The UMKC department is rolling out a new Public History Master’s degree which will include requiring students to complete internships and practicums for historical exhibits.
The department plans to have those students work with LSHS to install exhibits, draw up interpretive plans or build a digital history project.
The plan is for the society to move its collection to the downtown WPA building and be responsible for museum’s day-to-day operations and costs.
The council is to vote on construction bids and a lease ($1 a year) for the LSHS later.
Architect John Wisniewski presented a conceptual design from Hollis+Miller architects and Art Davis, a volunteer with the society, outlined the historical society’s developing plan for operating the facility and enlarging endowments.
Wisniewski said that preliminary work showed there was no asbestos or lead paint – good news for the construction budget because removal of those hazards would be expensive.
The post office lobby would be return to its original appearance. The historical society has the original construction drawings.

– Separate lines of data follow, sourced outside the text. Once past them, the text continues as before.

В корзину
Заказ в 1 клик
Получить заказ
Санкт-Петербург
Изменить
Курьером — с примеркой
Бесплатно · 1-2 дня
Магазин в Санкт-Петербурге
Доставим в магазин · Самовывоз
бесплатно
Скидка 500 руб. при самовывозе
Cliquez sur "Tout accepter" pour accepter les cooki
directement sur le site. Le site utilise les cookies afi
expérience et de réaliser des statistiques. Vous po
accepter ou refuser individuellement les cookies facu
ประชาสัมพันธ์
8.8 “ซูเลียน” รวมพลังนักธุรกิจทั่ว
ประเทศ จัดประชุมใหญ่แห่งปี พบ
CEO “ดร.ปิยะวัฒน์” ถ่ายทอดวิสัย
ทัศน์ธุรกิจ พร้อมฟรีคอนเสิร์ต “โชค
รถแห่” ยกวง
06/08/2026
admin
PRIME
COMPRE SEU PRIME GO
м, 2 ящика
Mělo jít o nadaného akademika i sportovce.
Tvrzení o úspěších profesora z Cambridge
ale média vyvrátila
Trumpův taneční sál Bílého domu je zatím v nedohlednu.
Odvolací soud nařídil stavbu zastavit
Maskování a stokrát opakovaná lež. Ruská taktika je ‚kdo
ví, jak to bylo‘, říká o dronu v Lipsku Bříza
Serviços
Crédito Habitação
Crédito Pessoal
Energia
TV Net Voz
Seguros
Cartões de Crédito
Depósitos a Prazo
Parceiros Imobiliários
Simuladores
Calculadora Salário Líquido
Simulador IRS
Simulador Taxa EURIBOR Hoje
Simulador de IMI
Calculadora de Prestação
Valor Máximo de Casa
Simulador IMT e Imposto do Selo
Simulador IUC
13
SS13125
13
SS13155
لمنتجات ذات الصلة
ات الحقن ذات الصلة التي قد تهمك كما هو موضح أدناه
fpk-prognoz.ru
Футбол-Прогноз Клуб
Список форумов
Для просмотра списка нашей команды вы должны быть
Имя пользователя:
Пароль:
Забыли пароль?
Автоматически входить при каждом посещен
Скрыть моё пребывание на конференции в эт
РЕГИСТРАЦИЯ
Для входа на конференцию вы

Inside the former mail room, reopened to the former 13-foot high ceiling, would have a suspended system for moveable panels to be arranged for different exhibits.
Wisniewski said there seems to be wooden floors underneath current flooring, which architects hope can be refinished. There are some unknowns because ReDiscover, which had leased the building, hasn’t relocated.
One wall will serve as projection screen for videos, and one corner a representation of the former Vogue theater downtown.
Other exhibit themes include local history as influenced by railroads, World War II, Longview Farms and Loula Long-Combs and the Civil War, along with displays about community leaders.
“There’s something here for everybody, I really like that,” said Councilman Brian Whitley.
The council, by consensus, had architects Hollis+Miller and the LSHS to continue their work. Council member Rob Binney and others only cautioned that the proposed budget might have underestimated some costs, such as utilities or for hiring a director/grant writer.
“This is awesome, you’ve done some tremendous work,” Binney said.